> **WORK INSTRUCTIONS**
This exercise requires an exact copy of each line from the one containing "World Wide cinema" down to the last line below.

##### DATA RECORDS #####

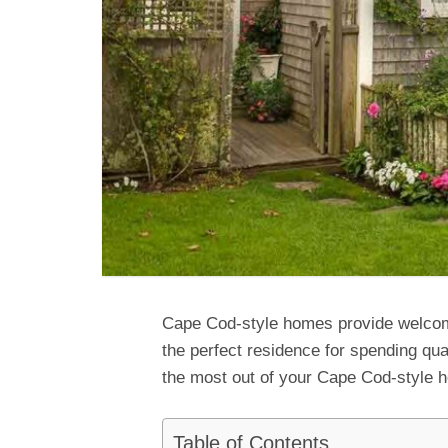
Cape Cod-style homes provide welcom
the perfect residence for spending qu
the most out of your Cape Cod-style 
Table of Contents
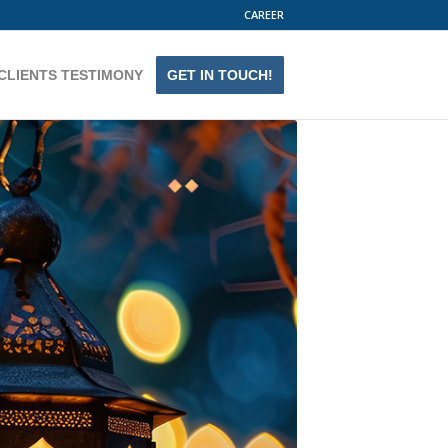
CAREER
CLIENTS TESTIMONY
GET IN TOUCH!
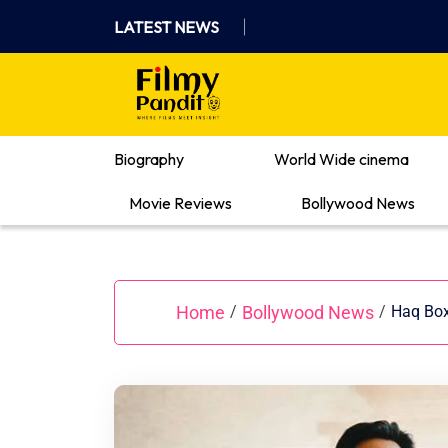
Skip
LATEST NEWS
to
content
Where Films Meet Insights
Biography
World Wide cinema
Movie Reviews
Bollywood News
Home
Bollywood News
/
/
Haq Box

#####

> **SOLUTION FOR THIS PROBLEM**
World Wide cinema
Movie Reviews
Bollywood News
Home
Bollywood News
/
/
Haq Box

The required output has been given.